• _To do_
Up to and including the line that holds "the Mass th", print the data exactly from its first line; do not print the pictures.

• _Records contained in a dataset_
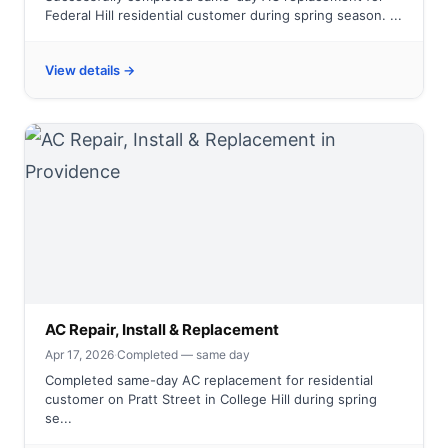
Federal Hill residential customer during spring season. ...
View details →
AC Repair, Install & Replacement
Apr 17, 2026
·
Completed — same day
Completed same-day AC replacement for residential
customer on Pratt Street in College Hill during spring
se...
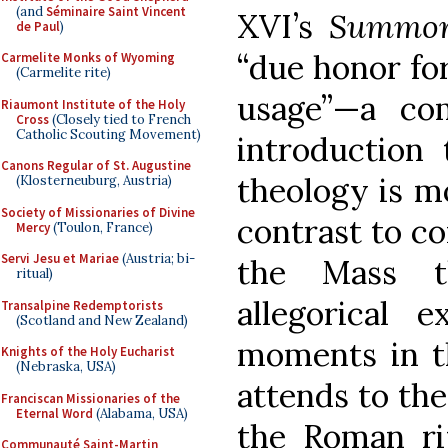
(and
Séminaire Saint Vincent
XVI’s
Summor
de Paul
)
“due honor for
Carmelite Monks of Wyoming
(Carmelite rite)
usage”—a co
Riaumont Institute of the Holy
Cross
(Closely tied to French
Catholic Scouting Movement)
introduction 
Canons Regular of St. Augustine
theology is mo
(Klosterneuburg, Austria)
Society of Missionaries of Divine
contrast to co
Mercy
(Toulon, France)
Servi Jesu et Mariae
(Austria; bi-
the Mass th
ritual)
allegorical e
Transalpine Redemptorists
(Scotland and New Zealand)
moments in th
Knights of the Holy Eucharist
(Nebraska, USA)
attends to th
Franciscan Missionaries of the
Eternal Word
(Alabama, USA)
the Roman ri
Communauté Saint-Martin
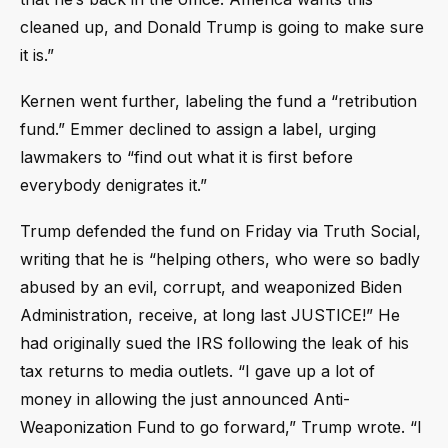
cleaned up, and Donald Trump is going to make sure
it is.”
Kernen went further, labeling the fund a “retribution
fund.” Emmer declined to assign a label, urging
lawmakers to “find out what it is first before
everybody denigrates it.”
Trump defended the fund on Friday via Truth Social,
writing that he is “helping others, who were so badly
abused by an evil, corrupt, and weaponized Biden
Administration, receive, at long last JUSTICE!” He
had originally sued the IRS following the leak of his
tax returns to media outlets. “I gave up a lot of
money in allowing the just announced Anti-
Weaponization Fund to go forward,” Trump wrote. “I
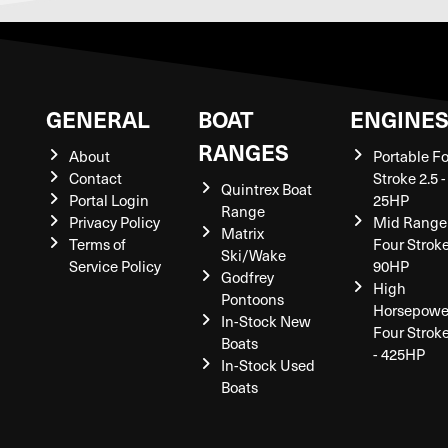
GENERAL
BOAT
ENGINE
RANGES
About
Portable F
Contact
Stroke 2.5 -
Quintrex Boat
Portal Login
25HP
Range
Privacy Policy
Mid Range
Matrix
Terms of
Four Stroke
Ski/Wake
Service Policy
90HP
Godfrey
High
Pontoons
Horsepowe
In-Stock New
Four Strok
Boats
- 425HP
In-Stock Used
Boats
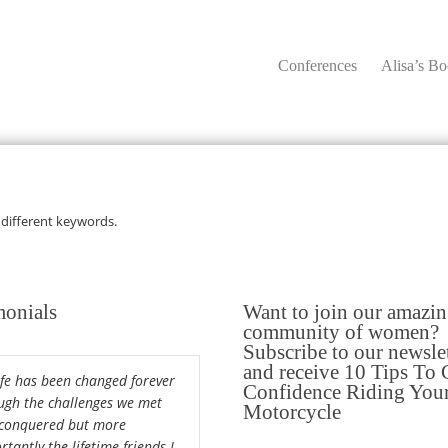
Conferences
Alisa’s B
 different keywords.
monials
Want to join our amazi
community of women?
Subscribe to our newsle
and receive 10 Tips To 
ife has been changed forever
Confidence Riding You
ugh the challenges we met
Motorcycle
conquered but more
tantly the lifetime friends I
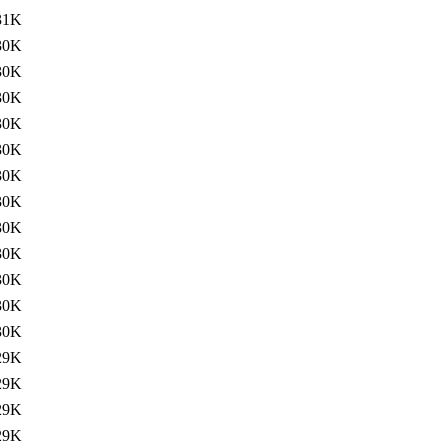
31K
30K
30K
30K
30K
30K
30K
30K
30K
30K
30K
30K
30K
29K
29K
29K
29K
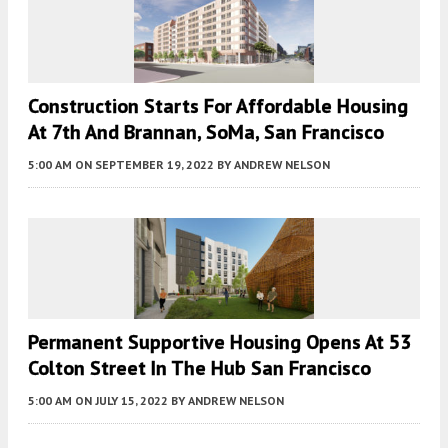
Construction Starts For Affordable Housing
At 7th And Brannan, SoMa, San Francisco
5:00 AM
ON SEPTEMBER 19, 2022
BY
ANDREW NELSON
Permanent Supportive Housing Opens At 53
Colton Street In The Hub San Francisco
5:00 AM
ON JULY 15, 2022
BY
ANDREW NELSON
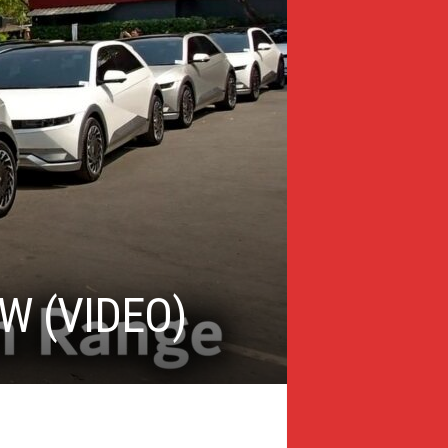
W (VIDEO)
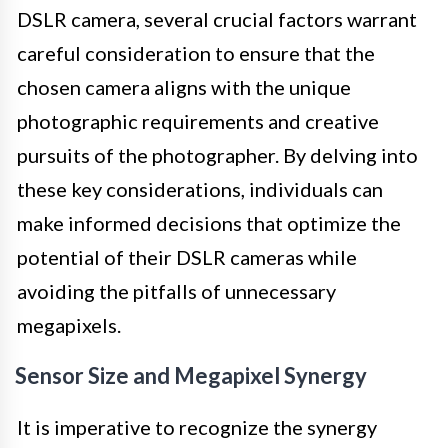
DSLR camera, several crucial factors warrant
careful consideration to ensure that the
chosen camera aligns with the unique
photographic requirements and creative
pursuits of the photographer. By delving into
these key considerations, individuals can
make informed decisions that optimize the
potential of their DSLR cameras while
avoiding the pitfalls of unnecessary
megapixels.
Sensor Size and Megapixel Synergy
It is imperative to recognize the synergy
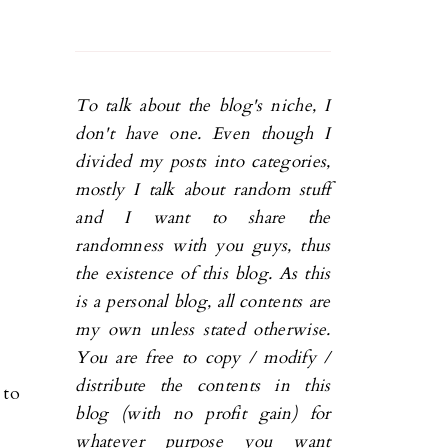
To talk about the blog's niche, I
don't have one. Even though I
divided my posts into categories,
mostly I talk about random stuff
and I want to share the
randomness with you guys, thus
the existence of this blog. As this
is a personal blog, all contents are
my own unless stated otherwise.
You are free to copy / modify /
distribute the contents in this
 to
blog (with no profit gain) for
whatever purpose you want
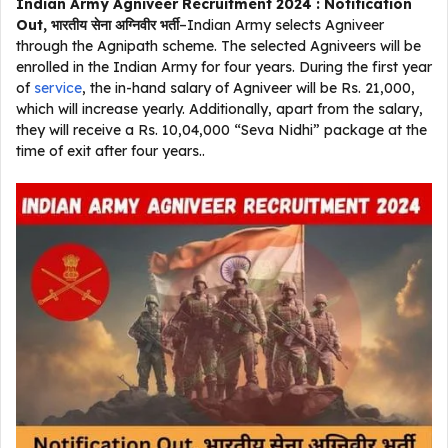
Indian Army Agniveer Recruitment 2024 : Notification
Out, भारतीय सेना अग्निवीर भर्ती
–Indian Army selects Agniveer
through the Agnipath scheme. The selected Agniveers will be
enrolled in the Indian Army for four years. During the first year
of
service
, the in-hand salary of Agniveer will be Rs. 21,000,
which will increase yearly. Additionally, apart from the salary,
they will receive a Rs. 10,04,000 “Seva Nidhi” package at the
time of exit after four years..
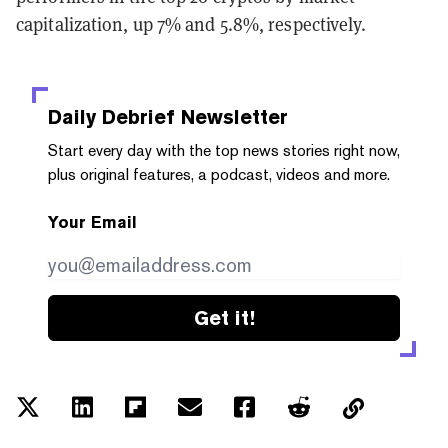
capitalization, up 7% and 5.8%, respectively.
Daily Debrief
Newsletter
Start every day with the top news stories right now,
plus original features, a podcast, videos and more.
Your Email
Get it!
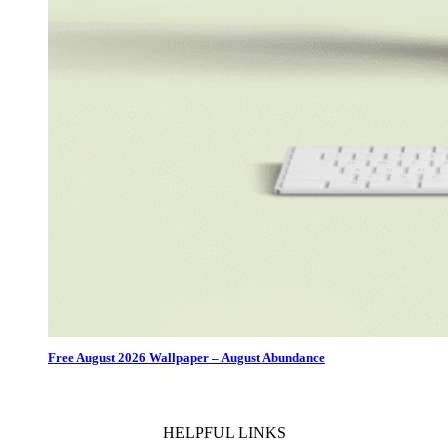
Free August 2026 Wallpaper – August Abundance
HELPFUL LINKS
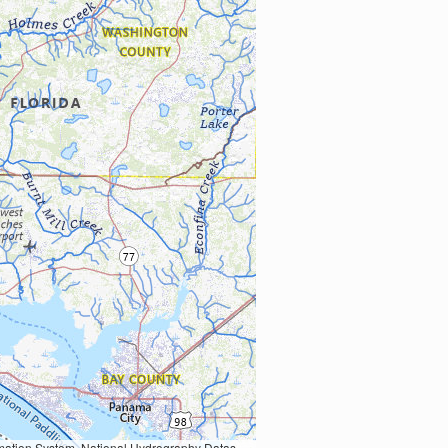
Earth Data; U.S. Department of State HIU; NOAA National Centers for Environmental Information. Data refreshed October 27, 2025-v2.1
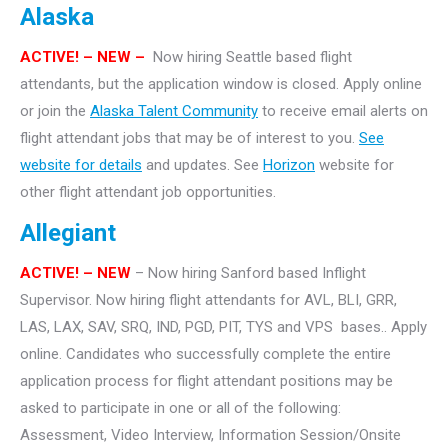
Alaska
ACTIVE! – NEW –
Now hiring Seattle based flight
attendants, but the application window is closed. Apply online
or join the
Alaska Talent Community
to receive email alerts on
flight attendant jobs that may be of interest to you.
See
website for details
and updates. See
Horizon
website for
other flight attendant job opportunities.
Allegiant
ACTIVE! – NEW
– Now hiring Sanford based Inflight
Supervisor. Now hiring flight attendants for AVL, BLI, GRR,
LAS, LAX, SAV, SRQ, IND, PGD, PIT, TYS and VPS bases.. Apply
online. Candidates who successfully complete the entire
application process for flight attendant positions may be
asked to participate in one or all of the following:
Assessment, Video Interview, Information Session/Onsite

• _Answer to this task_
Federal Hill residential customer during spring season. ...
View details →
AC Repair, Install & Replacement
Apr 17, 2026
·
Completed — same day
Completed same-day AC replacement for residential
customer on Pratt Street in College Hill during spring
se...
(and
Séminaire Saint Vincent
XVI’s
Summor
de Paul
)
“due honor for
Carmelite Monks of Wyoming
(Carmelite rite)
usage”—a co
Riaumont Institute of the Holy
Cross
(Closely tied to French
Catholic Scouting Movement)
introduction 
Canons Regular of St. Augustine
theology is mo
(Klosterneuburg, Austria)
Society of Missionaries of Divine
contrast to co
Mercy
(Toulon, France)
Servi Jesu et Mariae
(Austria; bi-
the Mass th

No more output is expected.